Description of the task: Only the pictures are dropped. Restate each line below word for word.
━━ Data for analysis ━━
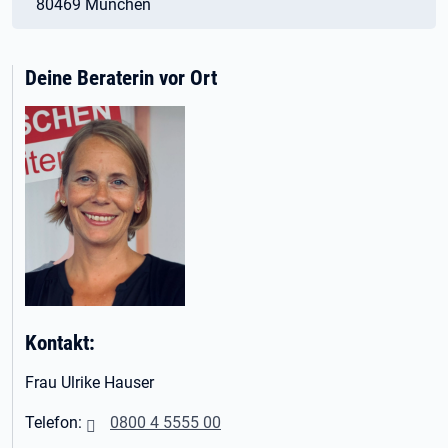
80469 München
Deine Beraterin vor Ort
Kontakt:
Frau Ulrike Hauser
Telefon:
0800 4 5555 00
━━━
Reply to the exercise:
80469 München
Deine Beraterin vor Ort
Kontakt:
Frau Ulrike Hauser
Telefon:
0800 4 5555 00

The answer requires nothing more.